** Opening Given data block **

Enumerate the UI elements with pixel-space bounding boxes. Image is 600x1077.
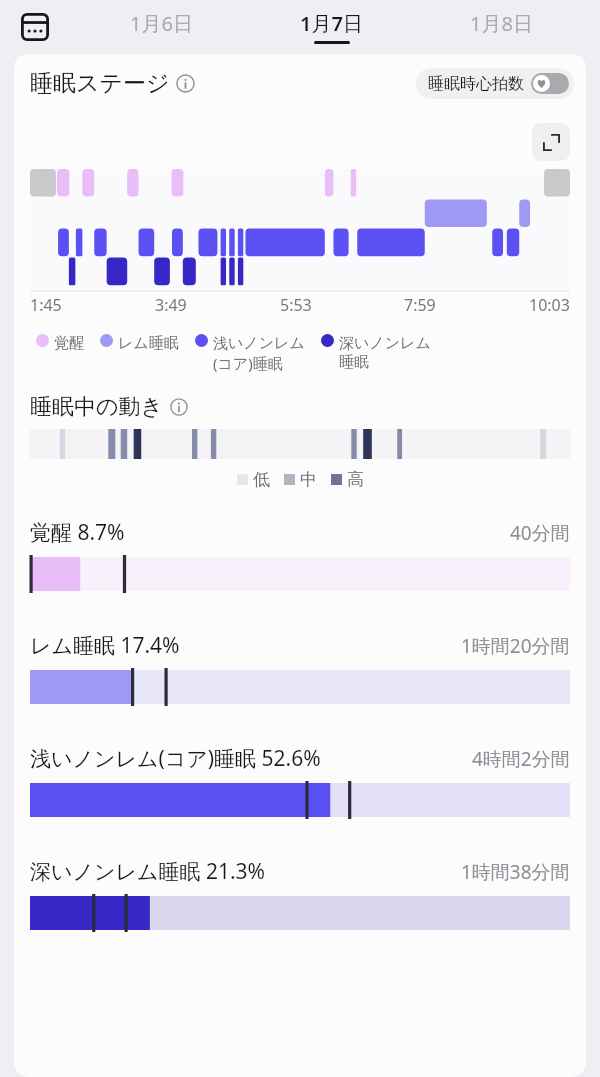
staticText: 深いノンレム睡眠 21.3%: [30, 857, 266, 886]
button[interactable]: 覚醒 8.7%: [14, 518, 586, 591]
staticText: 低: [253, 469, 270, 490]
staticText: 浅いノンレム: [213, 334, 305, 353]
staticText: 中: [300, 469, 317, 490]
staticText: 1月6日: [130, 10, 193, 37]
staticText: 深いノンレム: [339, 334, 431, 353]
staticText: 5:53: [280, 294, 312, 316]
button[interactable]: Calendar: [14, 6, 56, 48]
button[interactable]: Expand chart: [532, 123, 570, 161]
staticText: 覚醒 8.7%: [30, 518, 125, 547]
button[interactable]: レム睡眠 17.4%: [14, 631, 586, 704]
staticText: 1月7日: [300, 10, 363, 37]
staticText: 40分間: [510, 520, 570, 546]
staticText: 3:49: [155, 294, 187, 316]
staticText: 1時間38分間: [461, 859, 570, 885]
staticText: 1:45: [30, 294, 62, 316]
staticText: (コア)睡眠: [213, 353, 283, 373]
staticText: 睡眠ステージ: [30, 69, 170, 98]
button[interactable]: 深いノンレム睡眠 21.3%: [14, 857, 586, 930]
staticText: 10:03: [529, 294, 570, 316]
staticText: 睡眠時心拍数: [428, 74, 524, 94]
staticText: 睡眠: [339, 353, 369, 372]
staticText: レム睡眠 17.4%: [30, 631, 180, 660]
staticText: 浅いノンレム(コア)睡眠 52.6%: [30, 744, 321, 773]
staticText: 1時間20分間: [461, 633, 570, 659]
button[interactable]: 睡眠時心拍数: [416, 68, 574, 99]
button[interactable]: 1月7日: [246, 0, 416, 54]
staticText: 1月8日: [470, 10, 533, 37]
staticText: 高: [347, 469, 364, 490]
staticText: 4時間2分間: [472, 746, 570, 772]
staticText: レム睡眠: [118, 334, 179, 353]
button[interactable]: 1月6日: [76, 0, 246, 54]
button[interactable]: 浅いノンレム(コア)睡眠 52.6%: [14, 744, 586, 817]
button[interactable]: 1月8日: [416, 0, 586, 54]
staticText: 覚醒: [54, 334, 84, 353]
staticText: 睡眠中の動き: [30, 393, 164, 421]
staticText: 7:59: [404, 294, 436, 316]
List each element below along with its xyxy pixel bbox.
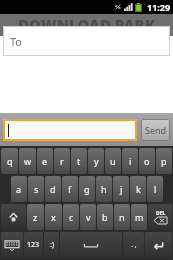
button[interactable]: a bbox=[11, 176, 27, 202]
staticText: 11:29 bbox=[147, 1, 171, 13]
staticText: z bbox=[33, 211, 38, 223]
button[interactable]: f bbox=[62, 176, 78, 202]
button[interactable]: s bbox=[28, 176, 44, 202]
staticText: . , bbox=[131, 240, 137, 250]
staticText: DEL bbox=[156, 210, 166, 217]
button[interactable]: Space bbox=[60, 232, 122, 258]
button[interactable]: Enter bbox=[145, 232, 172, 258]
button[interactable]: :) bbox=[44, 232, 59, 258]
button[interactable]: t bbox=[71, 148, 87, 174]
button[interactable]: 123 bbox=[24, 232, 43, 258]
staticText: k bbox=[136, 183, 141, 195]
button[interactable]: x bbox=[45, 204, 62, 230]
button[interactable]: d bbox=[45, 176, 61, 202]
staticText: q bbox=[7, 155, 13, 167]
staticText: v bbox=[86, 211, 91, 223]
button[interactable]: c bbox=[63, 204, 79, 230]
button[interactable]: e bbox=[37, 148, 53, 174]
button[interactable] bbox=[3, 119, 137, 141]
button[interactable]: Shift bbox=[1, 204, 26, 230]
staticText: x bbox=[51, 211, 56, 223]
button[interactable]: r bbox=[54, 148, 70, 174]
button[interactable]: h bbox=[96, 176, 112, 202]
button[interactable]: g bbox=[79, 176, 95, 202]
staticText: y bbox=[94, 155, 99, 167]
button[interactable]: n bbox=[114, 204, 130, 230]
button[interactable]: i bbox=[122, 148, 138, 174]
staticText: :) bbox=[50, 240, 54, 250]
button[interactable]: k bbox=[130, 176, 146, 202]
button[interactable]: m bbox=[131, 204, 147, 230]
button[interactable]: j bbox=[113, 176, 129, 202]
staticText: b bbox=[102, 211, 108, 223]
staticText: l bbox=[154, 183, 157, 195]
button[interactable]: q bbox=[1, 148, 18, 174]
staticText: n bbox=[119, 211, 125, 223]
button[interactable]: o bbox=[139, 148, 155, 174]
button[interactable]: Delete bbox=[148, 204, 172, 230]
staticText: p bbox=[161, 155, 167, 167]
staticText: c bbox=[69, 211, 74, 223]
button[interactable]: To bbox=[3, 26, 170, 56]
staticText: To bbox=[10, 34, 23, 49]
staticText: s bbox=[34, 183, 39, 195]
button[interactable]: b bbox=[97, 204, 113, 230]
staticText: d bbox=[50, 183, 56, 195]
staticText: m bbox=[135, 211, 144, 223]
staticText: r bbox=[60, 155, 64, 167]
button[interactable]: Send bbox=[141, 119, 170, 141]
staticText: o bbox=[144, 155, 150, 167]
staticText: h bbox=[101, 183, 107, 195]
button[interactable]: u bbox=[105, 148, 121, 174]
staticText: u bbox=[110, 155, 116, 167]
staticText: 123 bbox=[27, 240, 40, 250]
staticText: j bbox=[120, 183, 123, 195]
button[interactable]: . , bbox=[123, 232, 144, 258]
staticText: a bbox=[16, 183, 22, 195]
staticText: t bbox=[77, 155, 81, 167]
button[interactable]: y bbox=[88, 148, 104, 174]
staticText: e bbox=[42, 155, 48, 167]
staticText: f bbox=[68, 183, 72, 195]
button[interactable]: Keyboard settings bbox=[1, 232, 23, 258]
staticText: g bbox=[84, 183, 90, 195]
staticText: i bbox=[129, 155, 132, 167]
button[interactable]: p bbox=[156, 148, 172, 174]
button[interactable]: w bbox=[19, 148, 36, 174]
staticText: w bbox=[24, 155, 32, 167]
staticText: Send bbox=[145, 124, 167, 136]
button[interactable]: z bbox=[27, 204, 44, 230]
button[interactable]: l bbox=[147, 176, 163, 202]
button[interactable]: v bbox=[80, 204, 96, 230]
staticText: DOWNLOAD PARK bbox=[18, 15, 155, 35]
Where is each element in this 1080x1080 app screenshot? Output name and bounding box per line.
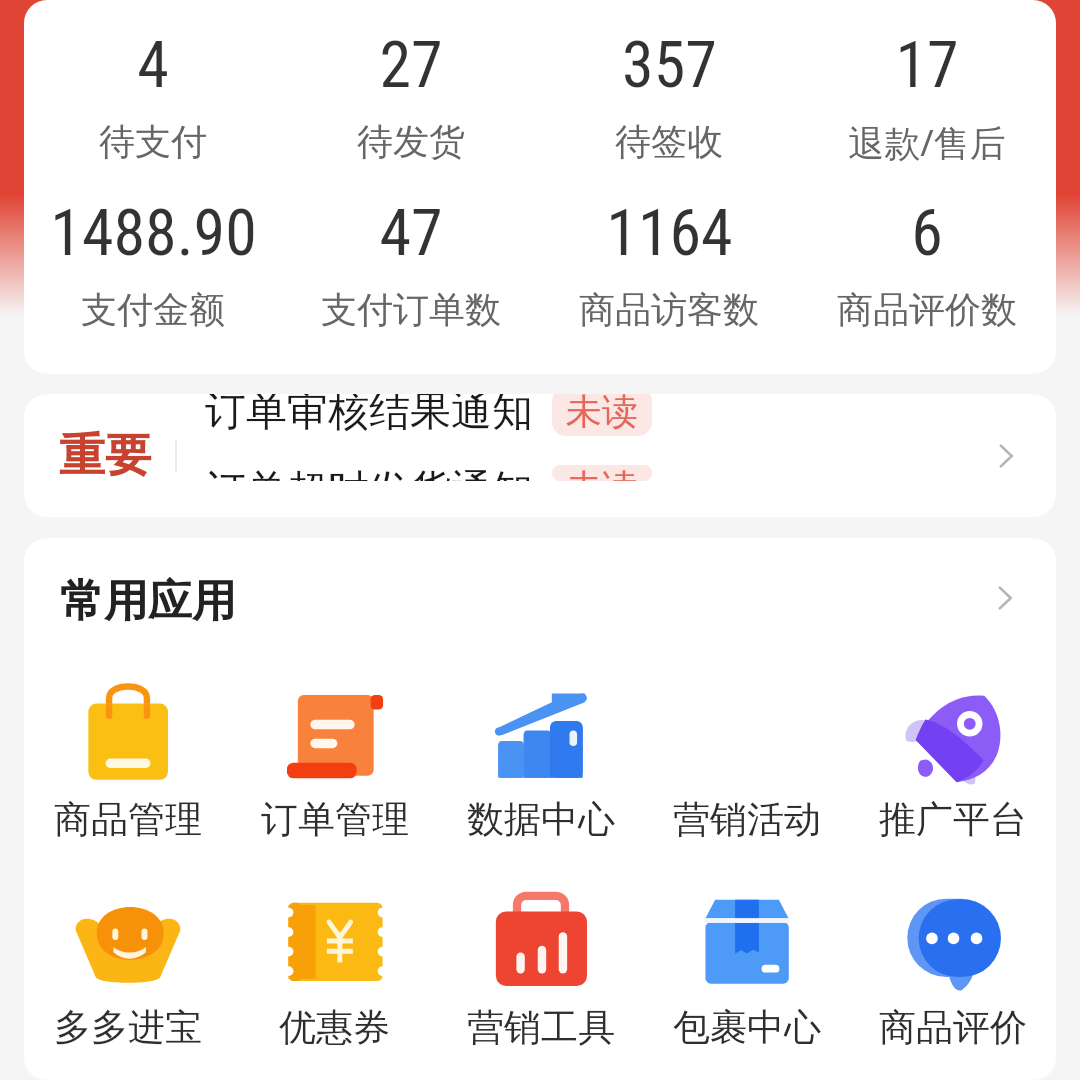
- staticText: 包裹中心: [673, 1004, 821, 1051]
- button[interactable]: 1488.90: [24, 196, 282, 332]
- staticText: 6: [911, 196, 943, 258]
- button[interactable]: 包裹中心: [644, 887, 850, 1051]
- staticText: 待支付: [99, 119, 207, 164]
- staticText: 47: [379, 196, 443, 258]
- staticText: 商品访客数: [579, 287, 759, 332]
- button[interactable]: 商品评价: [850, 887, 1056, 1051]
- staticText: 待发货: [357, 119, 465, 164]
- staticText: 营销工具: [467, 1004, 615, 1051]
- staticText: 数据中心: [467, 796, 615, 843]
- button[interactable]: 1164: [540, 196, 798, 332]
- staticText: 订单审核结果通知: [205, 394, 533, 438]
- staticText: 4: [137, 28, 169, 90]
- staticText: 常用应用: [60, 574, 236, 629]
- button[interactable]: 重要: [24, 394, 1056, 517]
- button[interactable]: 订单管理: [231, 679, 438, 843]
- button[interactable]: 优惠券: [231, 887, 438, 1051]
- staticText: 357: [622, 28, 717, 90]
- staticText: 1488.90: [50, 196, 257, 258]
- staticText: 17: [895, 28, 959, 90]
- button[interactable]: 多多进宝: [24, 887, 231, 1051]
- staticText: 未读: [566, 394, 638, 434]
- button[interactable]: 27: [282, 28, 540, 164]
- button[interactable]: 4: [24, 28, 282, 164]
- staticText: 优惠券: [279, 1004, 390, 1051]
- staticText: 支付订单数: [321, 287, 501, 332]
- staticText: 营销活动: [673, 796, 821, 843]
- button[interactable]: 357: [540, 28, 798, 164]
- staticText: 支付金额: [81, 287, 225, 332]
- button[interactable]: 营销工具: [438, 887, 644, 1051]
- button[interactable]: 商品管理: [24, 679, 231, 843]
- button[interactable]: 数据中心: [438, 679, 644, 843]
- staticText: 退款/售后: [848, 118, 1006, 164]
- button[interactable]: 17: [798, 28, 1056, 164]
- staticText: 商品管理: [54, 796, 202, 843]
- staticText: 多多进宝: [54, 1004, 202, 1051]
- button[interactable]: 推广平台: [850, 679, 1056, 843]
- staticText: 待签收: [615, 119, 723, 164]
- other: 查看通知: [993, 443, 1019, 469]
- staticText: 推广平台: [879, 796, 1027, 843]
- staticText: 订单管理: [261, 796, 409, 843]
- button[interactable]: 6: [798, 196, 1056, 332]
- staticText: 27: [379, 28, 443, 90]
- staticText: 未读: [566, 465, 638, 481]
- button[interactable]: 营销活动: [644, 679, 850, 843]
- other: 更多常用应用: [992, 585, 1018, 611]
- staticText: 订单超时发货通知: [205, 465, 533, 481]
- button[interactable]: 常用应用: [24, 538, 1056, 643]
- staticText: 1164: [606, 196, 733, 258]
- button[interactable]: 47: [282, 196, 540, 332]
- staticText: 重要: [59, 427, 151, 485]
- staticText: 商品评价数: [837, 287, 1017, 332]
- staticText: 商品评价: [879, 1004, 1027, 1051]
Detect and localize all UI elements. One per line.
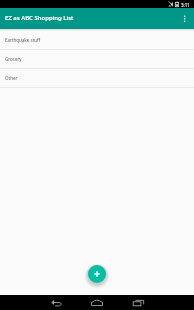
button[interactable]: Add list bbox=[86, 263, 108, 285]
button[interactable]: Recent apps bbox=[127, 295, 149, 310]
button[interactable]: Back bbox=[45, 295, 67, 310]
button[interactable]: Home bbox=[86, 295, 108, 310]
button[interactable]: More options bbox=[176, 8, 194, 29]
button[interactable]: Other bbox=[0, 69, 194, 88]
staticText: EZ as ABC Shopping List bbox=[5, 14, 74, 22]
staticText: 3:11 bbox=[181, 2, 190, 8]
staticText: Other bbox=[5, 75, 18, 81]
button[interactable]: Grocery bbox=[0, 50, 194, 69]
staticText: Grocery bbox=[5, 56, 22, 62]
staticText: Earthquake stuff bbox=[5, 37, 41, 43]
button[interactable]: Earthquake stuff bbox=[0, 31, 194, 50]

** Closing Given data block **

**What to do**
Search the data for "包裹中心" and list every line in which it occurs.

**Answer to the exercise**
- staticText: 包裹中心: [673, 1004, 821, 1051]
- button[interactable]: 包裹中心: [644, 887, 850, 1051]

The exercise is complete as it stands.